Crystal structure of free-standing AlN wafers was measured by x-ray diffraction. It was found that AlN has single crystal structure. X-ray diffraction scan measured in the range from 20 to 80 degrees showed only (0002) and (0004) AlN reflections indicating that the grown material has wurtzite structure and that the grown surface has (0001) orientation. X-ray rocking curves measured in ω–2Θ- and ω-scanning geometries had the FWHM values of about 100 arc sec and about 40 arc min, respectively (Fig. 4). Transmission electron microscopy study, which was done at Erlangen University, indicated that dislocation density in AlN wafers decreases from 10⁹ – 10¹⁰ cm⁻² in the former interface region down to 10⁸ cm⁻² in the surface region [Reference Albrecht, Strunk, Nikitina, Nikolaev, Melnik, Dmitriev and Vassilevski5].

Figure 4a. X-ray rocking curve measured at ω-scan for AlN free-standing wafer.

Figure 4b. X-ray rocking curve measured at ω-2Θ–scan for AlN free-standing wafer.

Optical properties of grown AlN was studied using cathodoluminescence and optical transmission (Fig. 5). Cathodoluminescence spectra contained two peaks, one at ∼375 nm (∼3.3 eV) and another at ∼207 nm (∼5.98 eV). The most intense peak at a wavelength of 375 nm is probably related to oxygen impurity. The edge peak at 207 nm is related to near band-gap optical transitions. The nature of both peaks must be investigated in a future.

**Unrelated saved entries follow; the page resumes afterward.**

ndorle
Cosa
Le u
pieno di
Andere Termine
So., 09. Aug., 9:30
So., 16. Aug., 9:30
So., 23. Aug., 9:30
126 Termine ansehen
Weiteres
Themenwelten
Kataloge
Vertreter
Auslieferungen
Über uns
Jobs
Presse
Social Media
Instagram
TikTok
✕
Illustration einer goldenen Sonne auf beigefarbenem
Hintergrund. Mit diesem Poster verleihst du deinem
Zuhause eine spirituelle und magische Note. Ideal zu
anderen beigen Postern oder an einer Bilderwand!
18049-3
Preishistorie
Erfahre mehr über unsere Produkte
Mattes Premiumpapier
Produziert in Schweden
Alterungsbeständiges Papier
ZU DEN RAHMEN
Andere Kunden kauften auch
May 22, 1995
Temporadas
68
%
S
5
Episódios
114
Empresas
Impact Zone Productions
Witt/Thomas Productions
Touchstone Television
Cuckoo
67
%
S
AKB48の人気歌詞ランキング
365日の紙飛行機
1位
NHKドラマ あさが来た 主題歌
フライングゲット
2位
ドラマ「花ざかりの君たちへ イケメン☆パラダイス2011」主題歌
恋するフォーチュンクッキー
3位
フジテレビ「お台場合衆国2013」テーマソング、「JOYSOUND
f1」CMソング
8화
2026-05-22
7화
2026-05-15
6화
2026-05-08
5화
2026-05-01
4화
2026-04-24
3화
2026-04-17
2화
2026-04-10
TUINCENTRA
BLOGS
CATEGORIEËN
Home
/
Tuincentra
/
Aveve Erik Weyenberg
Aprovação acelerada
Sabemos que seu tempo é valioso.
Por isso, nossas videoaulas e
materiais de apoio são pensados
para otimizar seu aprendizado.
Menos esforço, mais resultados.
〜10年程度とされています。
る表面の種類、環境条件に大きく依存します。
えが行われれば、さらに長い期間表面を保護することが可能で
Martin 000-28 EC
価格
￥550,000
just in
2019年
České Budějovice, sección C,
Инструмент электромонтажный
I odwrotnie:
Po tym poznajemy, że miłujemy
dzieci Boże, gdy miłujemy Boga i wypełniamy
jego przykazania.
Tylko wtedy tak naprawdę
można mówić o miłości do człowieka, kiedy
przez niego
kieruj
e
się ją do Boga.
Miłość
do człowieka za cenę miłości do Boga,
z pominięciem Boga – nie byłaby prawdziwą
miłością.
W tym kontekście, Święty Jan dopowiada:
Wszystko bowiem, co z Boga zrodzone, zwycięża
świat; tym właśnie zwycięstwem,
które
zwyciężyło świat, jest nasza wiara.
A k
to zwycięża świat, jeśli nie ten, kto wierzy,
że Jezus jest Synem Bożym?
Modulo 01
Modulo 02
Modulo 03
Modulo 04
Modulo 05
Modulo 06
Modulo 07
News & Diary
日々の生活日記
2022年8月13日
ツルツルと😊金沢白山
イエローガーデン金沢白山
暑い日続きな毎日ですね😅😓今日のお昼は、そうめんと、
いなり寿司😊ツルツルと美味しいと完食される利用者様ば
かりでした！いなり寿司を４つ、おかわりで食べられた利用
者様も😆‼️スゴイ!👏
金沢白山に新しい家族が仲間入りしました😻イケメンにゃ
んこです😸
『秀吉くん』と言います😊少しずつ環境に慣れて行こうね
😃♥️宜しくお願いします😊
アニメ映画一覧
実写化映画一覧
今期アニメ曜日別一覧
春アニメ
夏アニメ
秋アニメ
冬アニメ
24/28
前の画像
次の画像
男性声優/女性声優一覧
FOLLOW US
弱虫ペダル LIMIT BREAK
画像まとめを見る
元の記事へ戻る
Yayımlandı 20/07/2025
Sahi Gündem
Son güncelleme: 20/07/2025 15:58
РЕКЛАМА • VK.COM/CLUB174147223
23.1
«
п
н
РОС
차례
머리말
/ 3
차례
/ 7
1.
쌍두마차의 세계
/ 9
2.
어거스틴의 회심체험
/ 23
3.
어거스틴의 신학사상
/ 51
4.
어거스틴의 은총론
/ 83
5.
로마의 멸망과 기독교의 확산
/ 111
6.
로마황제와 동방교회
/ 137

We would like to mention that the fabricated AlN wafers were used as seeds for AlN sublimation bulk growth by sublimation [6] and no cracks have been observed in the bulk AlN materials.

Fig. 5. IR transmission spectra (300K) for free standing AlN samples:

• 1 - thickness is 0.05 mm, α = 17 cm⁻¹;

• 2 - thickness is 0.08 mm, α = 20cm⁻¹;

• 3 - thickness is 0.3 mm, α = 15 cm⁻¹.

• 3a - thickness is 0.29 mm, α = 20 cm⁻¹.

• 4 - thickness is 0.49 mm, α = 22 cm⁻¹.

Conclusions

AlN wafers up to 3×3 cm² in size were fabricated using HVPE technique. Thickness of AlN ranged from 0.05 to 1 mm. Lateral size of AlN wafers was equal to the size of initial substrates. Free-standing AlN wafers were fabricated employing Si substrate removal by chemical etching. It was found that AlN wafers are single crystals with 2H structure. Fabricated AlN wafers had (0001) orientation. The wafers exhibited edge luminescence at 5.9 eV and deep level luminescence peaking at 3.3eV (4 K). Future development will be focused on the fabrication of 2 inch diameter AlN substrates for group III nitride electronic devices.